Ray Davies plays a rock star so insufferable he body-swaps with a nobody—cameras break, walls crumble, your brain melts.
In Granada TV’s 1974’s Starmaker, head Kink Ray Davies proved once again that he’s not like everybody else, producing a rock opera for television that tells the story of an insufferable, vain, egotistical rock star (played by Davies, naturally) who switches places with an “ordinary person” named Norman, working in Norman’s crappy job and living Norman’s crappy life to find inspiration for his next album. (Well, it’s a little more complicated than that…) Davies’ play reveled in breaking the fourth wall: cameras and microphones are visible throughout and the play’s author/star himself even ends up a member of the audience.

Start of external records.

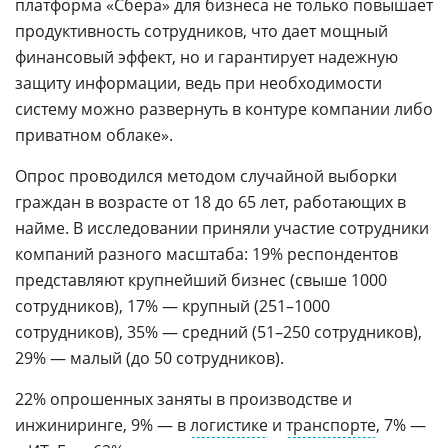
платформа «Сбера» для бизнеса не только повышает
продуктивность сотрудников, что дает мощный
финансовый эффект, но и гарантирует надежную
защиту информации, ведь при необходимости
систему можно развернуть в контуре компании либо
приватном облаке».
Опрос проводился методом случайной выборки
граждан в возрасте от 18 до 65 лет, работающих в
найме. В исследовании приняли участие сотрудники
компаний разного масштаба: 19% респондентов
представляют крупнейший бизнес (свыше 1000
сотрудников), 17% — крупный (251–1000
сотрудников), 35% — средний (51–250 сотрудников),
29% — малый (до 50 сотрудников).
22% опрошенных заняты в производстве и
инжиниринге, 9% — в
логистике
и
транспорте
, 7% —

Starmaker was a dry run for the themes of the Kinks’ 1975 album, The Kinks Present a Soap Opera.
Direction
Plummer lets Davies demolish the fourth wall with glee.
Writing
Davies' script bites harder than his guitar tone.
Acting
Davies plays insufferable so well you wonder how much is acting.
Director
Peter Plummer
Trivia, insights & behind the scenes
Dave Davies appears as 'Himself,' blurring reality further—brother watching brother perform ego death.
Made for Granada TV in 1974, this predates MTV by seven years and basically invents the anti-rock-star music video.